Derive the relation $R = R_{1} + R_{2} + R_{3}$ when three resistors $R_{1}, R_{2}$ and $R_{3}$ are connected in series in an electric circuit.

(N/A) Consider three resistors of resistances $R_{1}, R_{2}$ and $R_{3}$ connected in series to a cell of potential $V$ as shown in the figure. Since the three resistors are connected in series,the current $I$ flowing through each of them is the same.

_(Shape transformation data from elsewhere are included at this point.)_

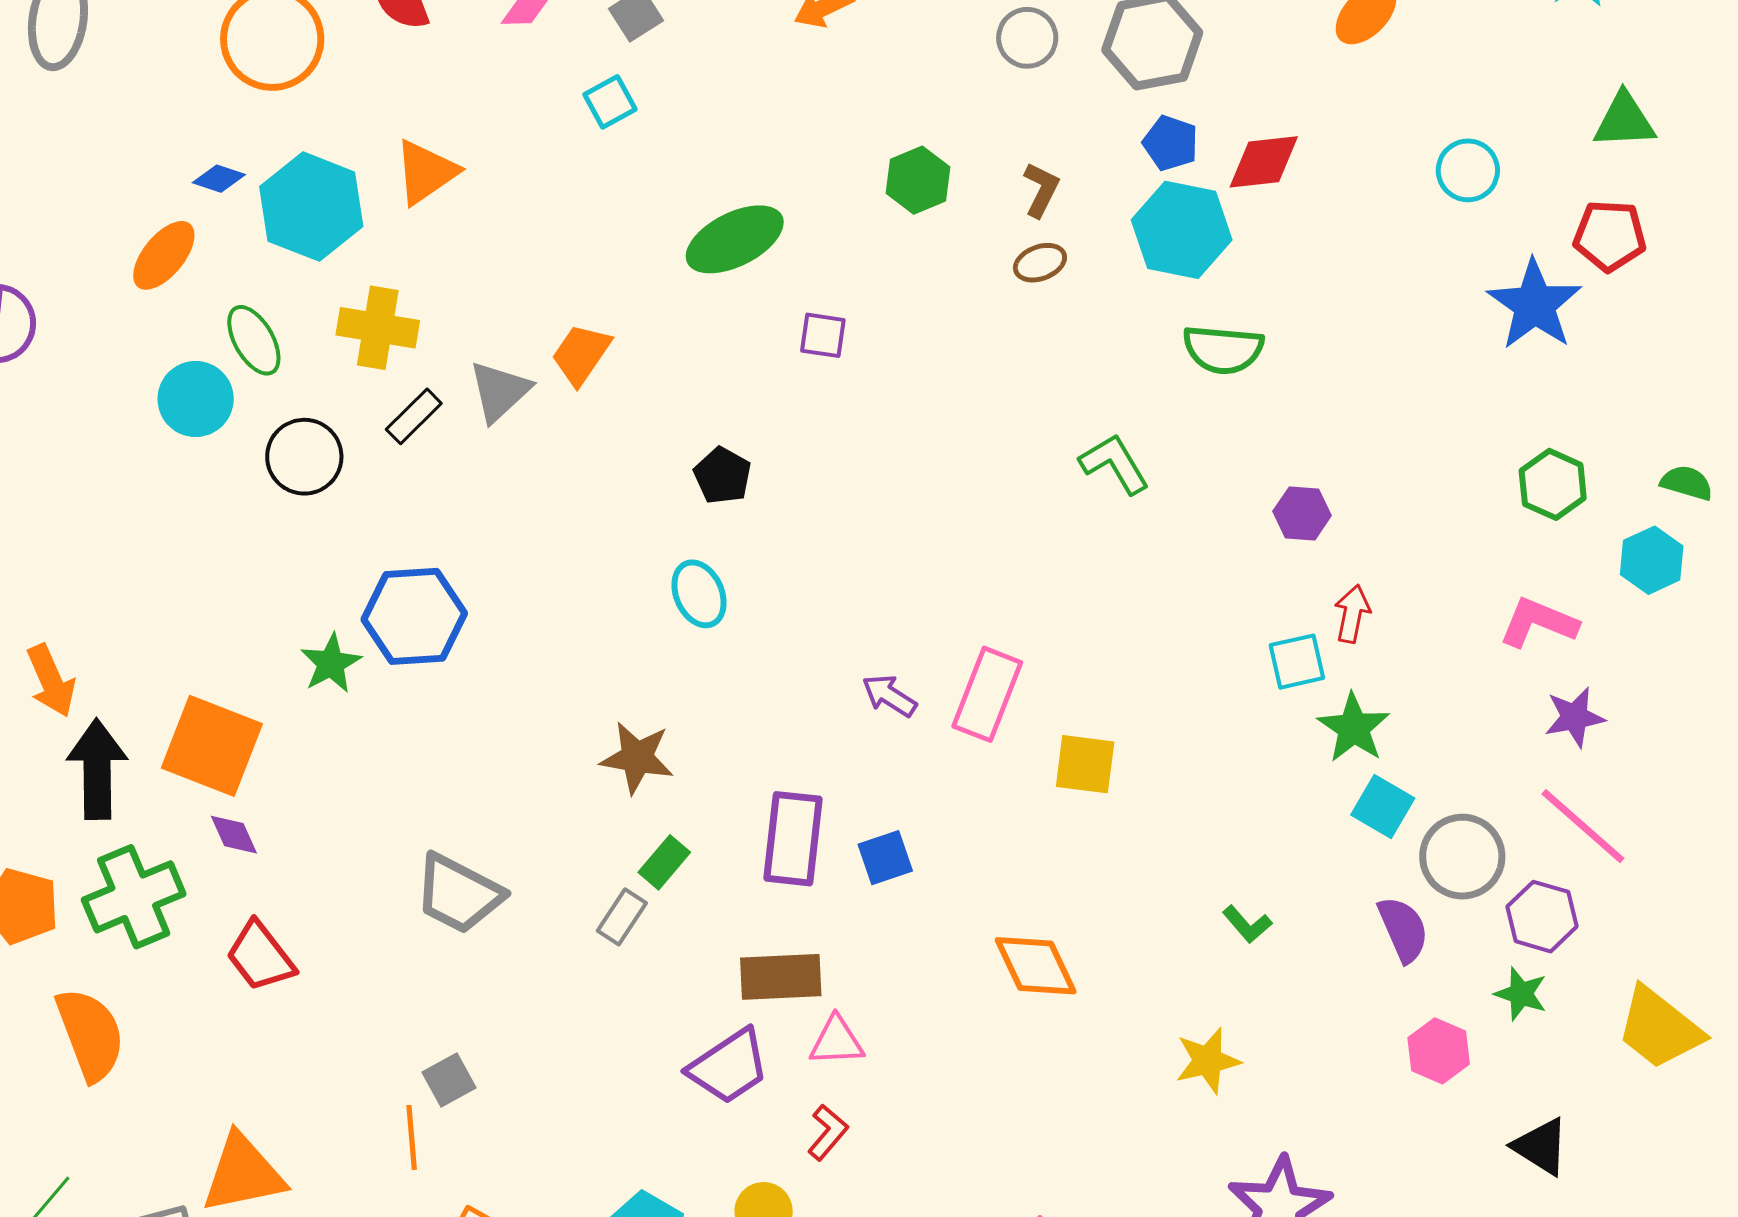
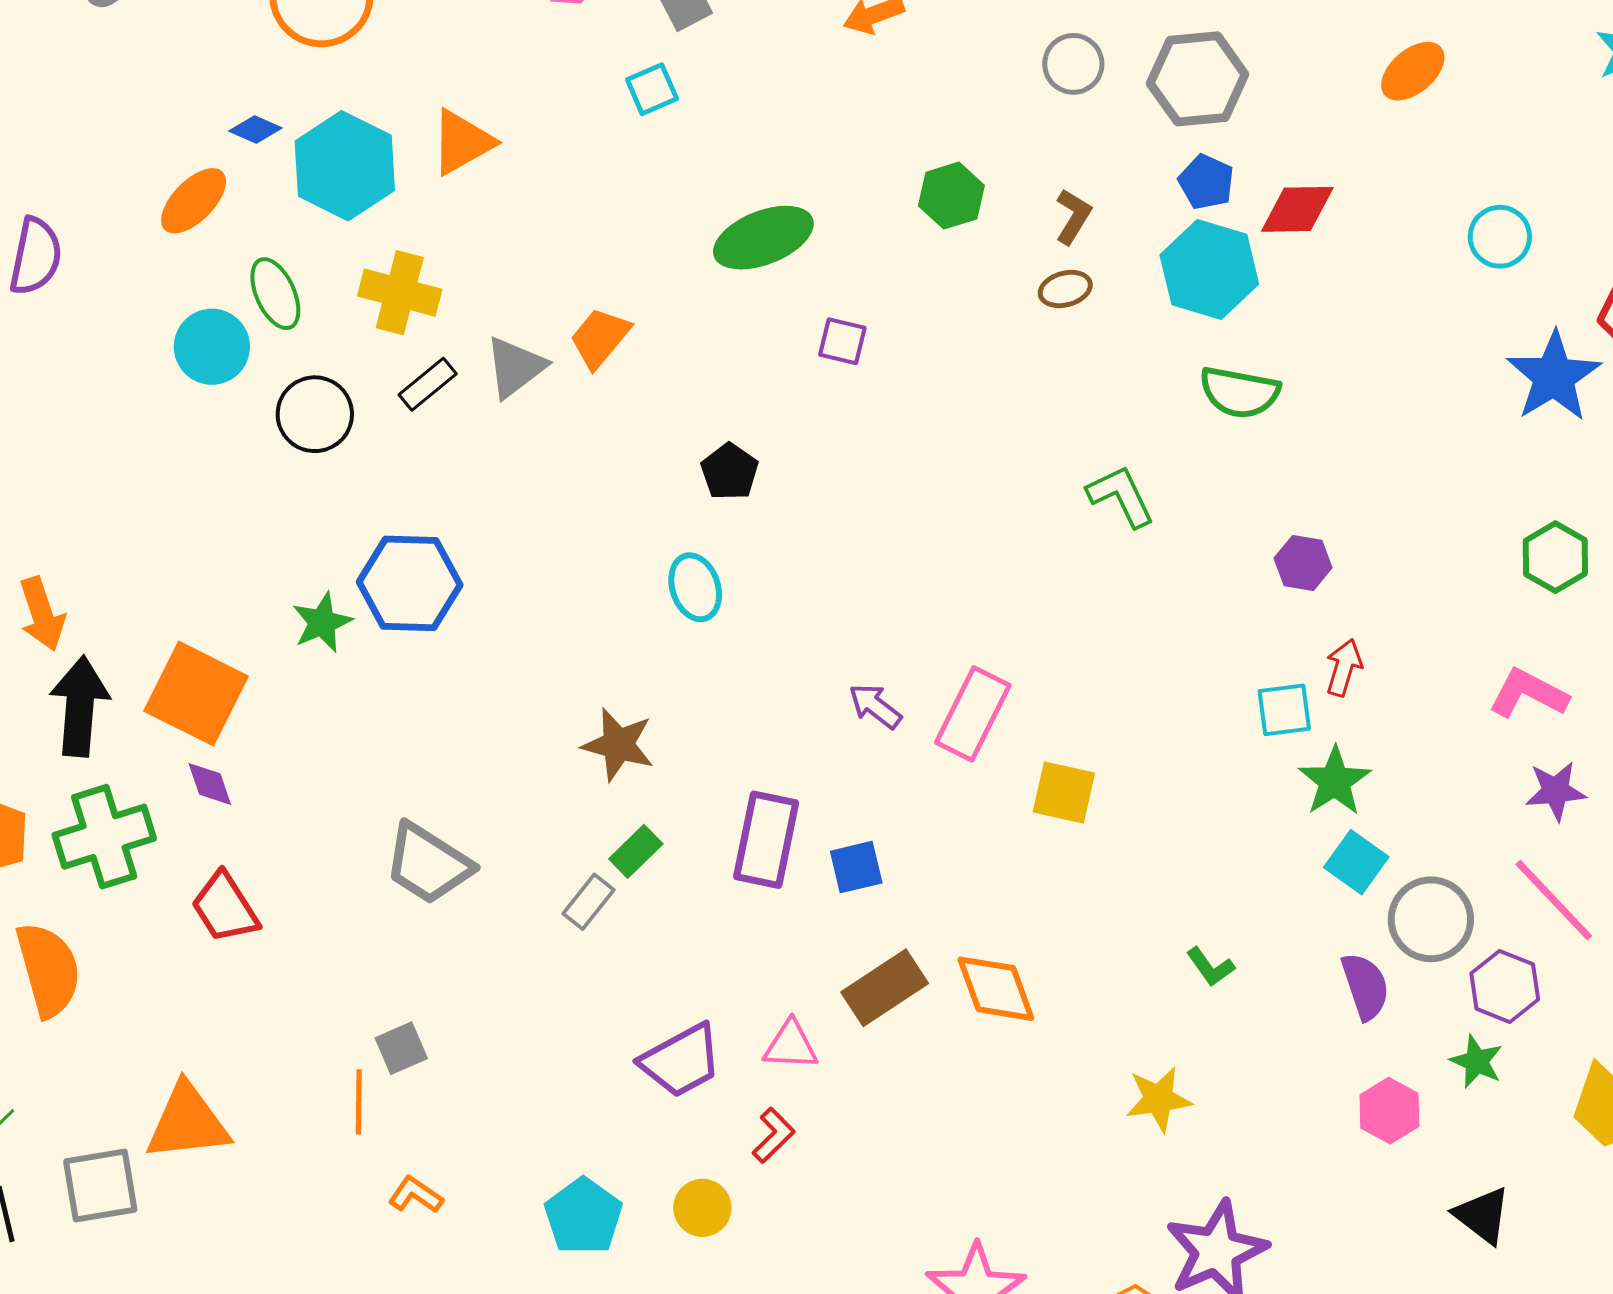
brown rectangle: (781, 977) -> (885, 988), moved, turned -36

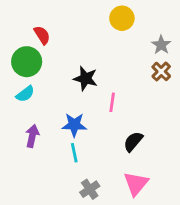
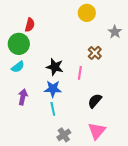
red semicircle: (42, 35) -> (30, 25), turned 48
brown cross: (161, 71) -> (95, 53), moved
black star: (86, 78) -> (55, 67), moved

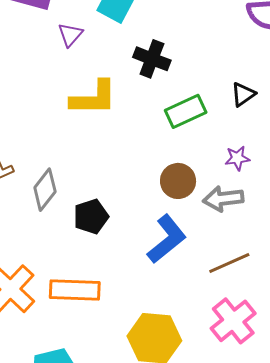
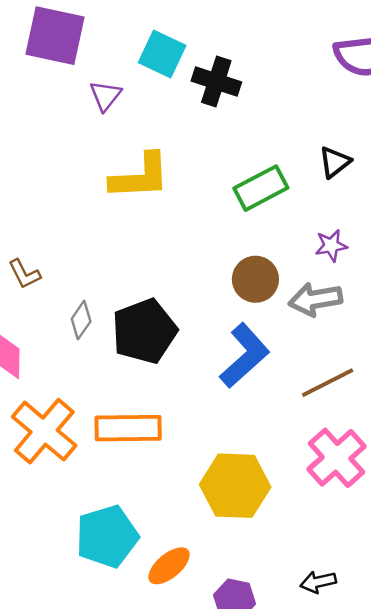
black cross: (152, 59) -> (216, 81), moved
gray diamond: (45, 190) -> (81, 320), moved, size x0.7
black pentagon: (91, 216) -> (144, 331), size x1.4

By Ohm's law,the potential drop across each resistor is given by:
$V_{1} = IR_{1}, V_{2} = IR_{2}$ and $V_{3} = IR_{3}$
Since $V$ is the total potential in the circuit,by the conservation of energy,we have:
$V = V_{1} + V_{2} + V_{3}$ $...(1)$
Substituting the values of $V_{1}, V_{2}$ and $V_{3}$ in equation $(1)$,we get:
$V = IR_{1} + IR_{2} + IR_{3}$ $...(2)$
If $R_{S}$ is the equivalent resistance of the series combination,then by Ohm's law:
$V = IR_{S}$ $...(3)$
Comparing equations $(2)$ and $(3)$,we have:
$IR_{S} = IR_{1} + IR_{2} + IR_{3}$
Dividing both sides by $I$,we get:
$R_{S} = R_{1} + R_{2} + R_{3}$ $...(4)$
Thus,in a series combination,the equivalent resistance is the sum of the individual resistances.